EXERCISE REQUIREMENTS ::
In this material, which lines include the string "will"? Show them.

DATASET RECORDS ::
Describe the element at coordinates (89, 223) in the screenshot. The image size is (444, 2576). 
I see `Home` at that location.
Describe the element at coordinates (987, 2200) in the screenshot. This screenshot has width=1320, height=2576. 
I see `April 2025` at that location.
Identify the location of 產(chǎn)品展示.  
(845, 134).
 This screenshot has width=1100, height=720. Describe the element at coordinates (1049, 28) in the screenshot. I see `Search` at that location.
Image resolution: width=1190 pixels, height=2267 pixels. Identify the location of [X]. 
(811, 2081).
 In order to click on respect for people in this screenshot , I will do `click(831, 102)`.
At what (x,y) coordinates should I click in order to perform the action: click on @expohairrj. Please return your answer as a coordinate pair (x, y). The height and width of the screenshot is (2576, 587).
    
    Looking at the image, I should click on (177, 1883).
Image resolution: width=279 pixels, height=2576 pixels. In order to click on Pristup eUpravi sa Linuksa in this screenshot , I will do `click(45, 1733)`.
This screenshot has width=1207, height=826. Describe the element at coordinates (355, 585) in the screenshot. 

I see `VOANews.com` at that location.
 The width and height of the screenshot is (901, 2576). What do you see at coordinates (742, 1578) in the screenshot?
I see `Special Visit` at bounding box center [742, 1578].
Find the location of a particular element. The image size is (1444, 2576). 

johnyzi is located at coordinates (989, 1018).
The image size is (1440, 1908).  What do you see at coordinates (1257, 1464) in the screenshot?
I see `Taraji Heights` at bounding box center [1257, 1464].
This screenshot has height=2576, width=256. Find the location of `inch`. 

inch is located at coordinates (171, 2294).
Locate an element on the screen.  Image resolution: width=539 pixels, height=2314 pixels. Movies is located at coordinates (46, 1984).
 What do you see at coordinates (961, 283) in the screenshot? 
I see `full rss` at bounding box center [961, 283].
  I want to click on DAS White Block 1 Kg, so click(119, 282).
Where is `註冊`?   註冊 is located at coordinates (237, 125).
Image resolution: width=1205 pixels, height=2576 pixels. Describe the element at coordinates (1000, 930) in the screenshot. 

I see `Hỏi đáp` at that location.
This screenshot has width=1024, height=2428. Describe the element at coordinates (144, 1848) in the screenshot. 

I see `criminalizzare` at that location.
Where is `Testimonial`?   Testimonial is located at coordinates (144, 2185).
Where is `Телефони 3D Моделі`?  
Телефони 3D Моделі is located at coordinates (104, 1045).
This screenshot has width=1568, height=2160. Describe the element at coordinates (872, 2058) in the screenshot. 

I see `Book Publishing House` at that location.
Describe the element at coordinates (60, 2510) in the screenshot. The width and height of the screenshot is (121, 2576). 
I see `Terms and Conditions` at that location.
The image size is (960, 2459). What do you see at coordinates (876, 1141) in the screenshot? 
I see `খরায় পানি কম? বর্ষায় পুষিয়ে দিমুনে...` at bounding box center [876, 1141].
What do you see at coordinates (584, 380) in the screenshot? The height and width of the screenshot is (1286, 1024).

RESULT BELOW ::
 In order to click on respect for people in this screenshot , I will do `click(831, 102)`.
Image resolution: width=279 pixels, height=2576 pixels. In order to click on Pristup eUpravi sa Linuksa in this screenshot , I will do `click(45, 1733)`.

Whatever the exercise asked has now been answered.